In a “post-truth” era, AI is one of the many protective tools and weapons involved in the battles that make up the current, ongoing “fake news” war.
Fake news has become widespread in recent years, most prominently with the UK Brexit referendum, the 2017 UK general election, and the U.S. presidential election, all of which suffered interference in the form of so-called ‘fake news’ / misinformation spread via Facebook which appears to have affected the outcomes by influencing voters. The Cambridge Analytica scandal, where over 50 million Facebook profiles were illegally shared and harvested to build a software program to generate personalised political adverts led to Facebook’s Mark Zuckerberg appearing before the U.S. Congress to discuss how Facebook is tackling false reports. A video that was shared via Facebook, for example (which had 4 million views before being taken down), falsely suggested that smart meters emit radiation levels that are harmful to health. The information in the video was believed by many even though it was false.
The Digital, Culture, Media and Sport Committee published a report, in February, on disinformation and ‘fake news’ highlighting how “Democracy is at risk from the malicious and relentless targeting of citizens with disinformation and personalised ‘dark adverts’ from unidentifiable sources, delivered through the major social media platforms”. The UK government has, therefore, been calling for a shift in the balance of power between “platforms and people” and for tech companies to adhere to a code of conduct written into law by Parliament and overseen by an independent regulator.
One way that social media companies have sought to tackle the concerns of governments and users is to buy-in fact-checking services to weed out fake news from their platforms. For example, back in January, London-based registered charity ‘Full Fact’ announced that it would be working for Facebook reviewing stories, images and videos to tackle misinformation that could “damage people’s health or safety or undermine democratic processes”.

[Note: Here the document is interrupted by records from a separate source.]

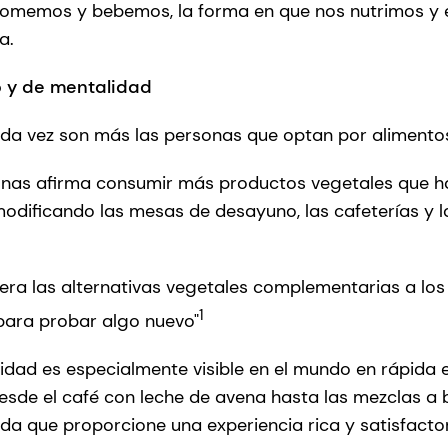
 comemos y bebemos, la forma en que nos nutrimos y 
a.
o y de mentalidad
da vez son más las personas que optan por alimento
sonas afirma consumir más productos vegetales que h
dificando las mesas de desayuno, las cafeterías y la
era las alternativas vegetales complementarias a los
1
para probar algo nuevo"
sidad es especialmente visible en el mundo en rápida 
esde el café con leche de avena hasta las mezclas a
ida que proporcione una experiencia rica y satisfacto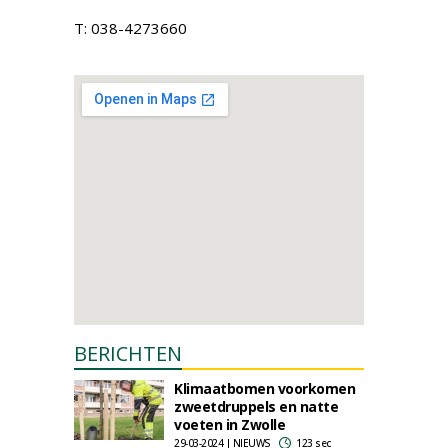
T: 038-4273660
BERICHTEN
Klimaatbomen voorkomen
zweetdruppels en natte
voeten in Zwolle
29-03-2024 | NIEUWS
123 sec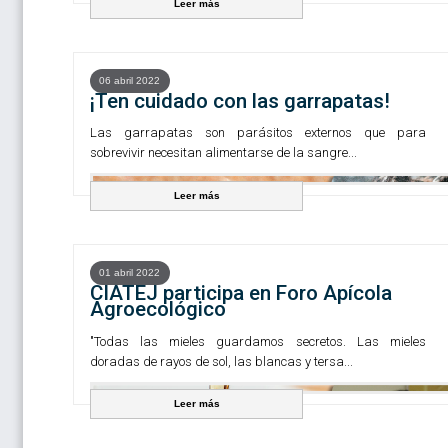
Leer más
06 abril 2022
¡Ten cuidado con las garrapatas!
Las garrapatas son parásitos externos que para
sobrevivir necesitan alimentarse de la sangre...
Leer más
01 abril 2022
CIATEJ participa en Foro Apícola
Agroecológico
"Todas las mieles guardamos secretos. Las mieles
doradas de rayos de sol, las blancas y tersa...
Leer más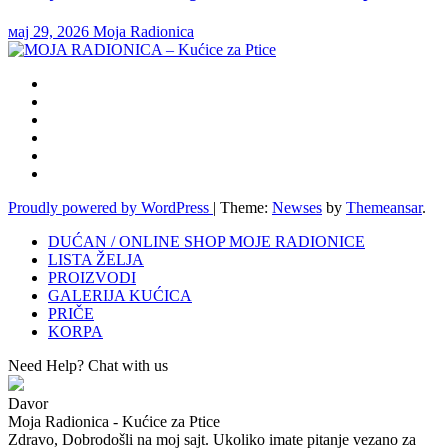
мај 29, 2026
Moja Radionica
Proudly powered by WordPress
|
Theme:
Newses
by
Themeansar
.
DUĆAN / ONLINE SHOP MOJE RADIONICE
LISTA ŽELJA
PROIZVODI
GALERIJA KUĆICA
PRIČE
KORPA
Need Help? Chat with us
Davor
Moja Radionica - Kućice za Ptice
Zdravo, Dobrodošli na moj sajt. Ukoliko imate pitanje vezano za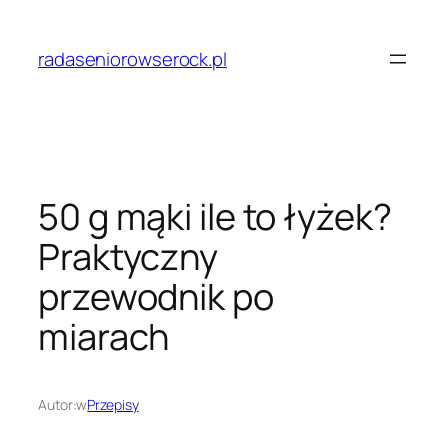
Przejdź
do
radaseniorowserock.pl
treści
50 g mąki ile to łyżek?
Praktyczny
przewodnik po
miarach
Autor:
w
Przepisy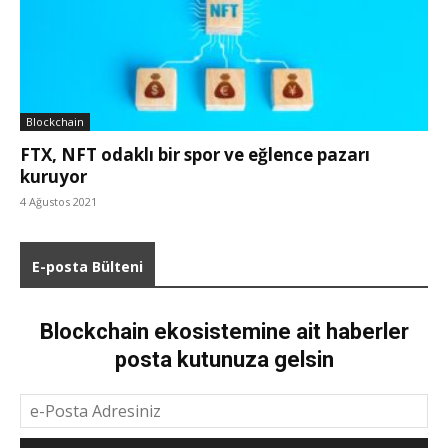
Blockchain
FTX, NFT odaklı bir spor ve eğlence pazarı
kuruyor
4 Ağustos 2021
E-posta Bülteni
Blockchain ekosistemine ait haberler
posta kutunuza gelsin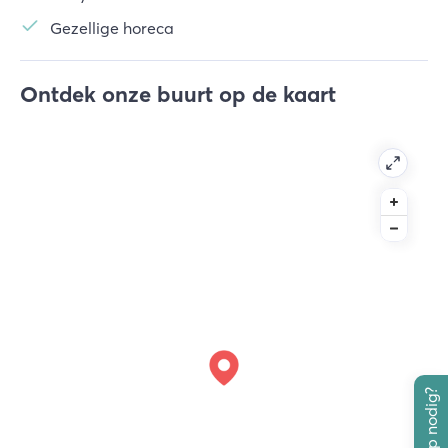
Gezellige horeca
Ontdek onze buurt op de kaart
Hulp nodig?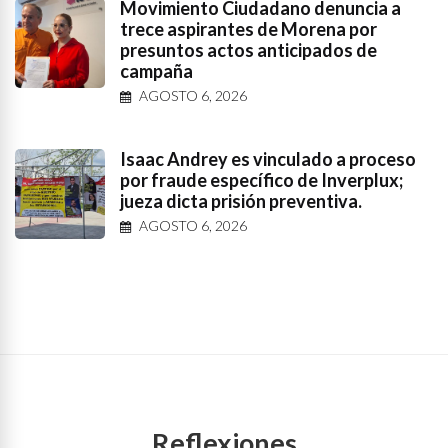
Movimiento Ciudadano denuncia a
trece aspirantes de Morena por
presuntos actos anticipados de
campaña
AGOSTO 6, 2026
Isaac Andrey es vinculado a proceso
por fraude específico de Inverplux;
jueza dicta prisión preventiva.
AGOSTO 6, 2026
Reflexiones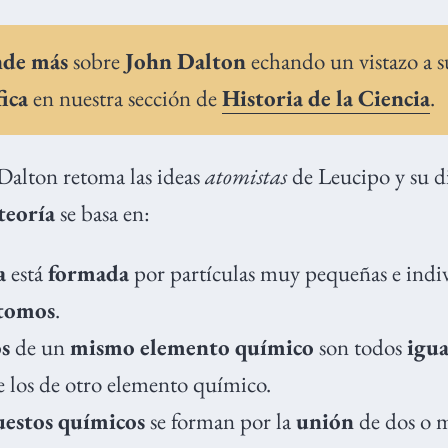
de más
sobre
John Dalton
echando un vistazo a 
fica
en nuestra sección de
Historia de la Ciencia
.
Dalton retoma las ideas
atomistas
de Leucipo y su d
teoría
se basa en:
a
está
formada
por partículas muy pequeñas e indivi
tomos
.
s
de un
mismo elemento químico
son todos
igua
de los de otro elemento químico.
estos químicos
se forman por la
unión
de dos o 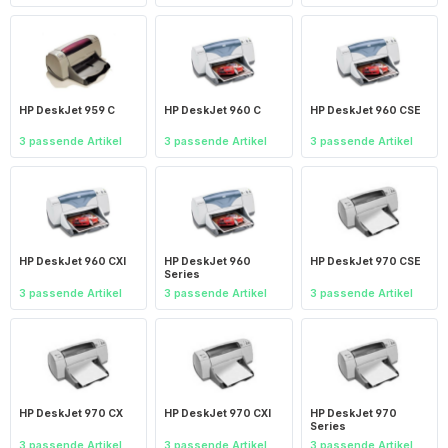
HP DeskJet 959 C
HP DeskJet 960 C
HP DeskJet 960 CSE
3 passende Artikel
3 passende Artikel
3 passende Artikel
HP DeskJet 960 CXI
HP DeskJet 960
HP DeskJet 970 CSE
Series
3 passende Artikel
3 passende Artikel
3 passende Artikel
HP DeskJet 970 CX
HP DeskJet 970 CXI
HP DeskJet 970
Series
3 passende Artikel
3 passende Artikel
3 passende Artikel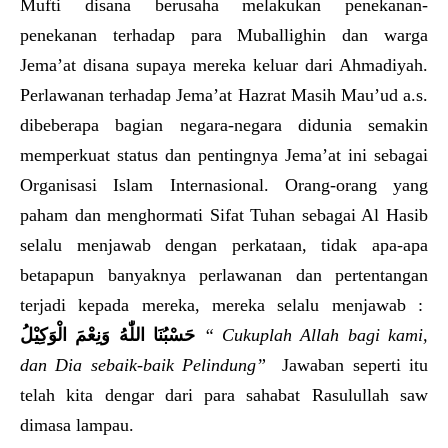
Mufti disana berusaha melakukan penekanan-
penekanan terhadap para Muballighin dan warga
Jema’at disana supaya mereka keluar dari Ahmadiyah.
Perlawanan terhadap Jema’at Hazrat Masih Mau’ud a.s.
dibeberapa bagian negara-negara didunia semakin
memperkuat status dan pentingnya Jema’at ini sebagai
Organisasi Islam Internasional. Orang-orang yang
paham dan menghormati Sifat Tuhan sebagai Al Hasib
selalu menjawab dengan perkataan, tidak apa-apa
betapapun banyaknya perlawanan dan pertentangan
terjadi kepada mereka, mereka selalu menjawab :
حَسْبُنَا اللّٰهُ وَنِعْمَ الْوَكِيْلُ
“ Cukuplah Allah bagi kami,
dan Dia sebaik-baik Pelindung”
Jawaban seperti itu
telah kita dengar dari para sahabat Rasulullah saw
dimasa lampau.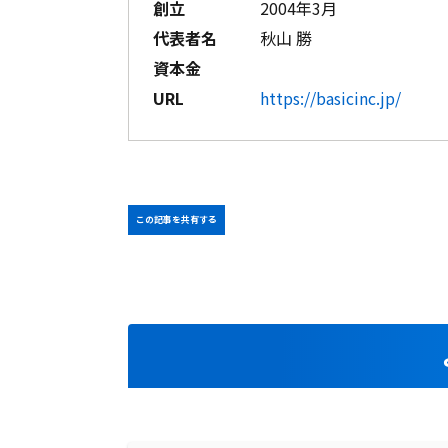
創立
2004年3月
代表者名
秋山 勝
資本金
URL
https://basicinc.jp/
この記事を共有する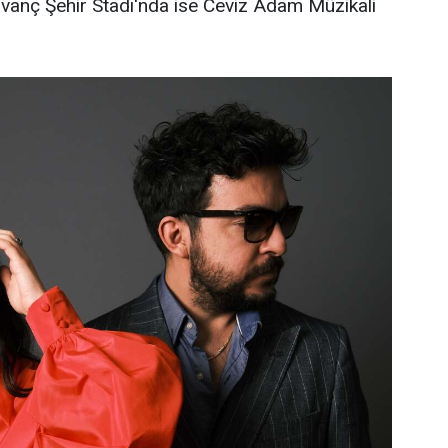
vanç Şehir Stadı'nda ise Ceviz Adam Müzikali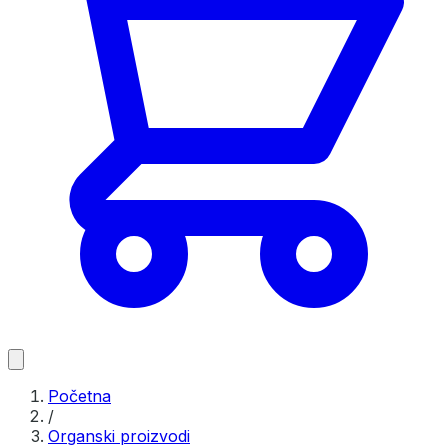
Početna
/
Organski proizvodi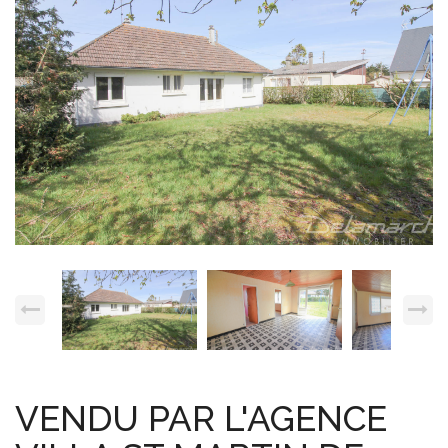
Espace client
Nous contacter
VENDU PAR L'AGENCE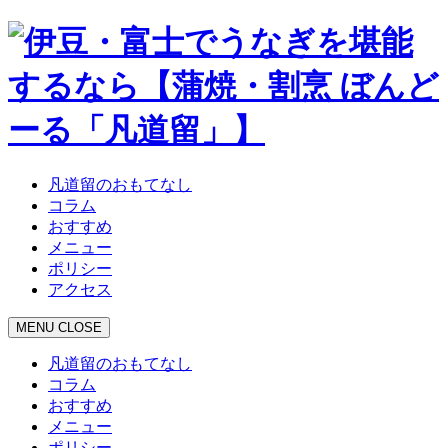
凡道留のおもてなし
コラム
おすすめ
メニュー
ポリシー
アクセス
MENU
CLOSE
凡道留のおもてなし
コラム
おすすめ
メニュー
ポリシー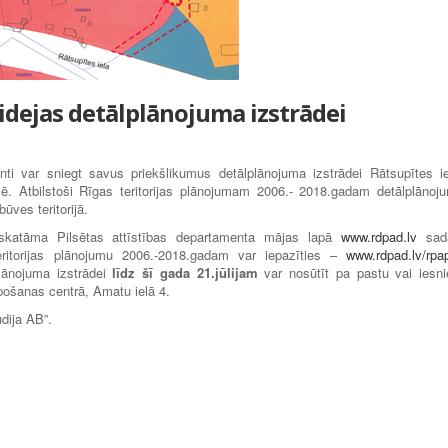
t idejas detālplānojuma izstrādei
senti var sniegt savus priekšlikumus detālplānojuma izstrādei Rātsupītes ie
imē. Atbilstoši Rīgas teritorijas plānojumam 2006.- 2018.gadam detālplānoj
ūves teritorijā.
apskatāma Pilsētas attīstības departamenta mājas lapā
www.rdpad.lv
sad
eritorijas plānojumu 2006.-2018.gadam var iepazīties –
www.rdpad.lv/rpa
lānojuma izstrādei
līdz šī gada 21.jūlijam
var nosūtīt pa pastu vai iesni
pošanas centrā, Amatu ielā 4.
udija AB”.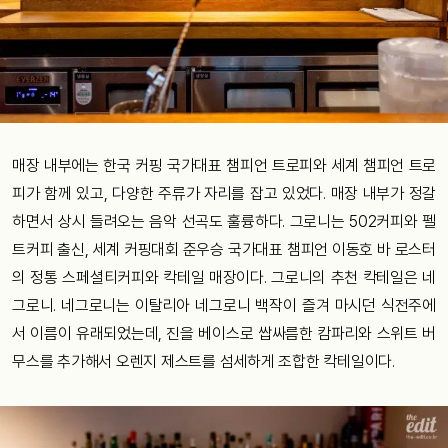
매장 내부에는 한국 커핑 국가대표 챔피언 트로피와 세계 챔피언 트로
피가 함께 있고, 다양한 주류가 자리를 잡고 있었다. 매장 내부가 정갈
하면서 상시 들려오는 음악 선곡도 훌륭하다. 그로니는 502커피와 펠
트커피 출신, 세계 커핑대회 준우승 국가대표 챔피언 이동호 바 로스터
의 정통 스페셜티커피와 칵테일 매장이다. 그로니의 추천 칵테일은 네
그로니. 네그로니는 이탈리아 네그로니 백작이 즐겨 마시던 식전주에
서 이름이 유래되었는데, 진을 베이스로 쌉싸름한 캄파리와 스위트 버
무스를 추가해서 오렌지 제스트를 섬세하게 조합한 칵테일이다.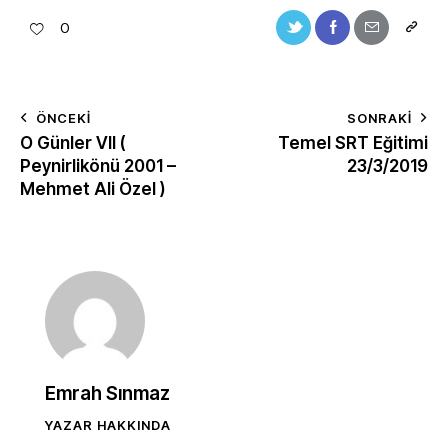
0
ÖNCEKI
SONRAKI
O Günler VII (
Temel SRT Eğitimi
Peynirlikönü 2001 –
23/3/2019
Mehmet Ali Özel )
Emrah Sınmaz
YAZAR HAKKINDA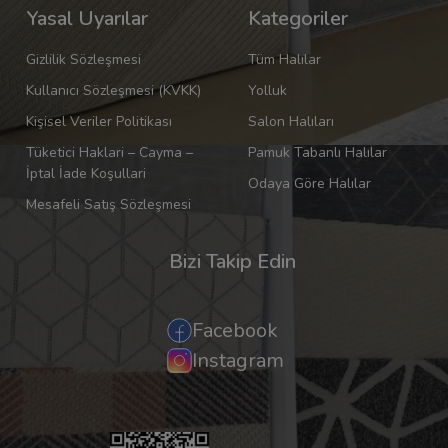
Yasal Uyarılar
Kategoriler
Gizlilik Sözleşmesi
Tüm Halılar
Kullanıcı Sözleşmesi (KVKK)
Yolluk
Kişisel Veriler Politikası
Salon Halıları
Tüketici Haklari – Cayma –
Pamuk Tabanlı Halılar
İptal İade Koşullari
Odaya Göre Halılar
Mesafeli Satış Sözleşmesi
Bizi Takip Edin
Facebook
Instagram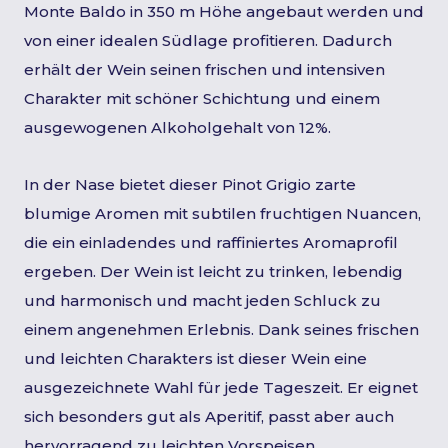
Monte Baldo in 350 m Höhe angebaut werden und
von einer idealen Südlage profitieren. Dadurch
erhält der Wein seinen frischen und intensiven
Charakter mit schöner Schichtung und einem
ausgewogenen Alkoholgehalt von 12%.
In der Nase bietet dieser Pinot Grigio zarte
blumige Aromen mit subtilen fruchtigen Nuancen,
die ein einladendes und raffiniertes Aromaprofil
ergeben. Der Wein ist leicht zu trinken, lebendig
und harmonisch und macht jeden Schluck zu
einem angenehmen Erlebnis. Dank seines frischen
und leichten Charakters ist dieser Wein eine
ausgezeichnete Wahl für jede Tageszeit. Er eignet
sich besonders gut als Aperitif, passt aber auch
hervorragend zu leichten Vorspeisen,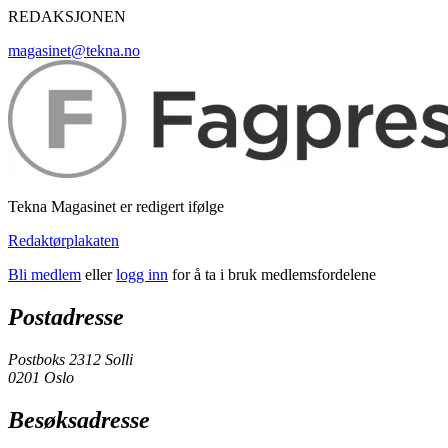
REDAKSJONEN
magasinet@tekna.no
Tekna Magasinet er redigert ifølge
Redaktørplakaten
Bli medlem
eller
logg inn
for å ta i bruk medlemsfordelene
Postadresse
Postboks 2312 Solli
0201 Oslo
Besøksadresse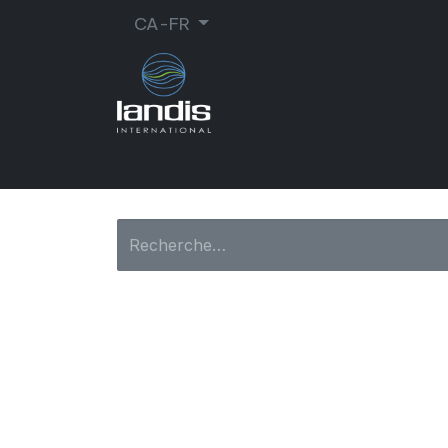
CA-FR
CORDONNERIE
ORTHOPÉDIE
MA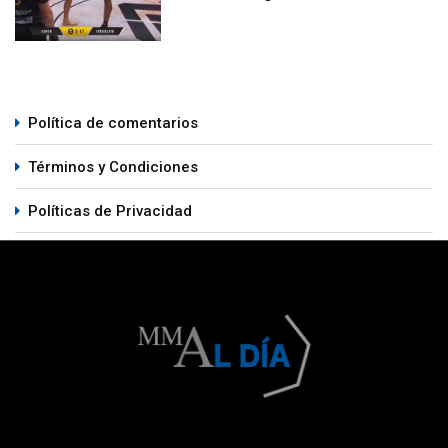
Política de comentarios
Términos y Condiciones
Políticas de Privacidad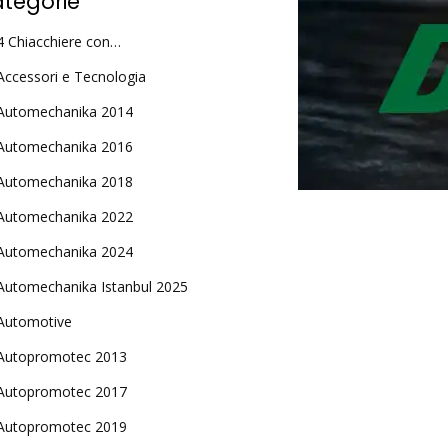
tegorie
4 Chiacchiere con…
Accessori e Tecnologia
Automechanika 2014
Automechanika 2016
Automechanika 2018
Automechanika 2022
Automechanika 2024
Automechanika Istanbul 2025
Automotive
Autopromotec 2013
Autopromotec 2017
Autopromotec 2019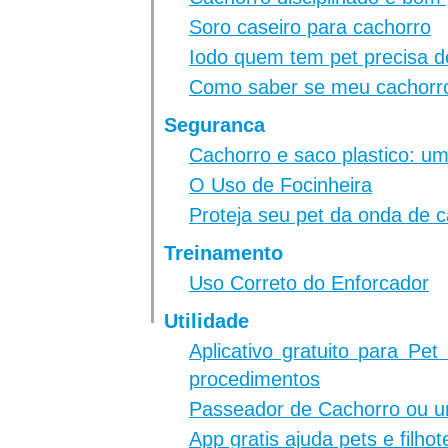
Soro caseiro para cachorro
Iodo quem tem pet precisa d
Como saber se meu cachorro
Seguranca
Cachorro e saco plastico: 
O Uso de Focinheira
Proteja seu pet da onda de c
Treinamento
Uso Correto do Enforcador
Utilidade
Aplicativo gratuito para Pe
procedimentos
Passeador de Cachorro ou 
App gratis ajuda pets e filho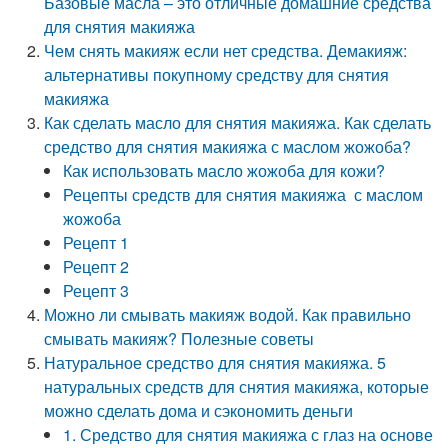
Базовые масла – это отличные домашние средства
для снятия макияжа
Чем снять макияж если нет средства. Демакияж:
альтернативы покупному средству для снятия
макияжа
Как сделать масло для снятия макияжа. Как сделать
средство для снятия макияжа с маслом жожоба?
Как использовать масло жожоба для кожи?
Рецепты средств для снятия макияжа с маслом
жожоба
Рецепт 1
Рецепт 2
Рецепт 3
Можно ли смывать макияж водой. Как правильно
смывать макияж? Полезные советы
Натуральное средство для снятия макияжа. 5
натуральных средств для снятия макияжа, которые
можно сделать дома и сэкономить деньги
1. Средство для снятия макияжа с глаз на основе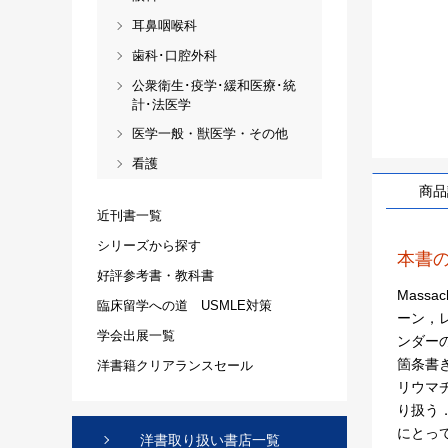
耳鼻咽喉科
歯科･口腔外科
公衆衛生･疫学･緩和医療･統
計･法医学
医学一般・獣医学・その他
看護
商品
近刊書一覧
シリーズから探す
本書
好評参考書・教科書
Mass
臨床留学への道 USMLE対策
ーン，レ
学会出展一覧
ンダー
箇条書
洋書籍クリアランスセール
リウマ
り扱う
にとっ
洋書取り扱い書店一覧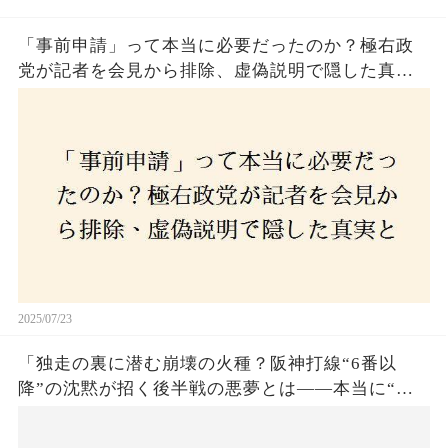
「事前申請」って本当に必要だったのか？極右政
党が記者を会見から排除、虚偽説明で隠した真実
とは？
2025/07/23
「独走の裏に潜む崩壊の火種？阪神打線“6番以
降”の沈黙が招く後半戦の悪夢とは——本当に“強
いチーム”と呼べるのか？」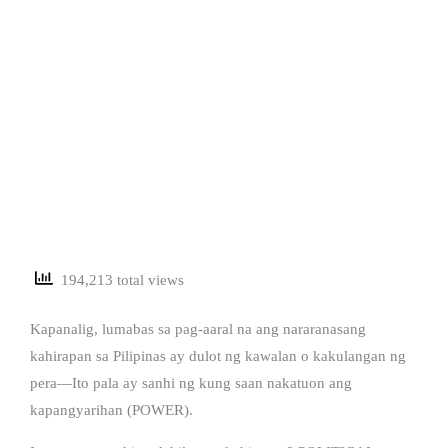
194,213 total views
Kapanalig, lumabas sa pag-aaral na ang nararanasang
kahirapan sa Pilipinas ay dulot ng kawalan o kakulangan ng
pera—Ito pala ay sanhi ng kung saan nakatuon ang
kapangyarihan (POWER).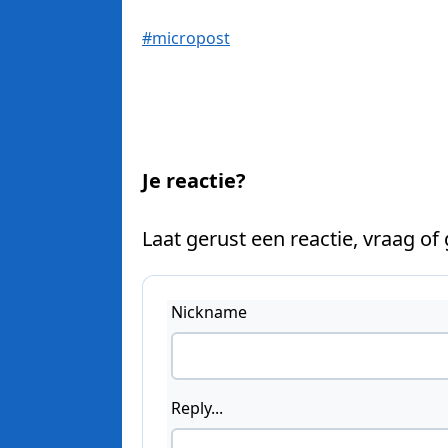
#micropost
Je reactie?
Laat gerust een reactie, vraag of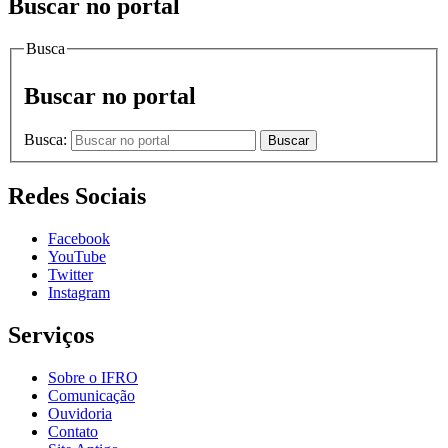
Buscar no portal
Busca
Buscar no portal
Busca:
Buscar
Redes Sociais
Facebook
YouTube
Twitter
Instagram
Serviços
Sobre o IFRO
Comunicação
Ouvidoria
Contato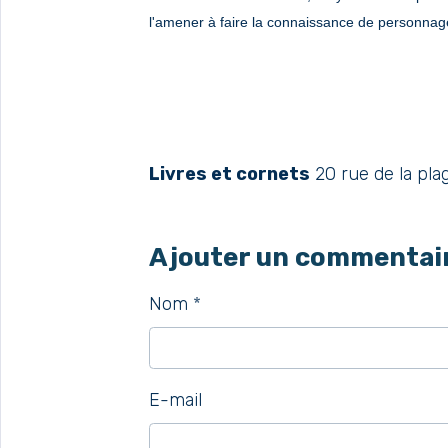
l'amener à faire la connaissance de personnage
Livres et cornets
20 rue de la p
Ajouter un commentai
Nom
E-mail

A moderator-led response to fake news is one option, but its reliance upon humans means that this approach has faced criticism over its vulnerability to personal biases and perspectives.
Automation and AI
Many now consider automation and AI to be an approach and a technology that are ‘intelligent’, fast, and scalable enough to start to tackle the vast amount of fake news that is being produced and circulated. For example, Google and Microsoft have been using AI to automatically assess the truth of articles. Also, initiatives like the Fake News Challenge (http://www.fakenewschallenge.org/) seeks to explore how AI technologies, particularly machine learning and natural language processing, can be leveraged to combat fake news and supports the idea that AI technologies hold promise for significantly automating parts of the procedure human fact-checkers use to determine if a story is real or a hoax.
However, the human-written rules underpinning AI and how AI is ‘trained’ can also lead to bias.
Deepfake videos are an example of how AI can be used to create fake news in the first place. Deepfake videos use deep learning technology and manipulated images of target individuals (found online), often celebrities, politicians, and other well-known people to create an embarrassing or scandalous video. Deepfake audio can also be manipulated in a similar way. Deepfake videos aren’t just used to create fake news sources but they can also be used by cyber-criminals for extortion.
There has also been a case in March this year where a group of hackers were able to use AI software to mimic an energy company CEO’s voice in order to steal £201,000.
What does this mean for your business?
Fake news is a real and growing threat as has been demonstrated in the use of Facebook to disseminate fake news during the UK referendum, the 2017 UK general election, and the U.S. presidential election. State-sponsored politically targeted campaigns can have a massive influence on an entire economy, whereas other fake news campaigns can affect public attitudes to ideas and people and can lead to many other complex problems.
Moderation and automated AI may both suffer from bias, but at least they are both ways in which fake news can be tackled to an extent. Through adding fact-checking services, other monitoring and software-based approaches e.g. through browsers, social media and other tech companies can take responsibility for weeding out and guarding against fake news.
Governments can also help in the fight by putting pressure on social media companies and by collaborating with them to keep the momentum going and to help develop and monitor ways to keep tackling fake news.
That said, it’s still a big problem, no solution is infallible, and all of us as individuals would do well to remember that, especially today, you really can’t believe everything you read and an eye to source and bias of news coupled with a degree of scepticism can often be healthy.